Exacerbated loss of cell survival, neuropeptide Y-immunoreactive (IR) cells, and serotonin-IR fiber lengths in the dorsal hippocampus of the aged flinders sensitive line “depressed” rat: Implications for the pathophysiology of depression?

Abstract

Impairment of hippocampal neurogenesis has been proposed to provide a cellular basis for the development of major depression. Studies have shown that serotonin (5‐HT) and neuropeptide Y (NPY) may be involved in stimulating cell proliferation in the dentate gyrus. The Flinders‐sensitive line (FSL) rat represents a genetic model of depression with characterized 5‐HT and NPY abnormalities in the hippocampus. Consequently, it could be hypothesized that hippocampal neurogenesis in the FSL rat would be impaired. The present study examined the relationship among 1) number of BrdU‐immunoreactive (IR) cells, 2) NPY‐IR cells in the dentate gyrus, and 3) length of 5‐HT‐IR fibers in the dorsal hippocampus, as well as volume and number of 5‐HT‐IR cells in the dorsal raphé nucleus, in adult and aged FSL rats and control Flinders‐resistant line (FRL) rats. Surprisingly, adult FSL rats had significantly more BrdU‐IR and NPY‐IR cells compared with adult FRL rats.
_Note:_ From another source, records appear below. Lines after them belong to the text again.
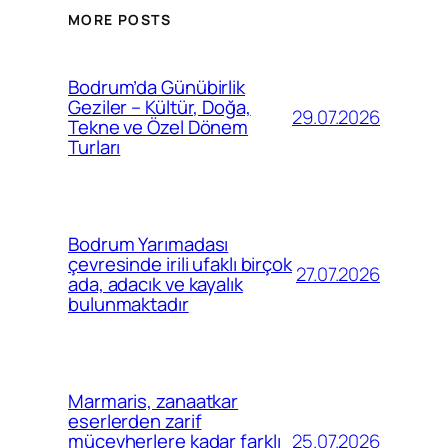
MORE POSTS
Bodrum’da Günübirlik
Geziler – Kültür, Doğa,
29.07.2026
Tekne ve Özel Dönem
Turları
Bodrum Yarımadası
çevresinde irili ufaklı birçok
27.07.2026
ada, adacık ve kayalık
bulunmaktadır
Marmaris, zanaatkar
eserlerden zarif
25.07.2026
mücevherlere kadar farklı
However, aging caused an exacerbated loss of these cell types in the FSL strain compared with FRL. The aged FSL rats also had shortened 5‐HT‐IR fibers in the dorsal hippocampus, indicative of an impaired 5‐HT innervation of this area, compared with FRL. These results suggest that, for “depressed” FSL rats, compared with FRL rats, aging is associated with an excacerbated loss of newly formed cells in addition to NPY‐IR cells and 5‐HT‐IR dendrites in the hippocampus. These observations may be of relevance to the depression‐like behavior of the FSL rat and, by inference, to the pathophysiology of depression. © 2006 Wiley‐Liss, Inc.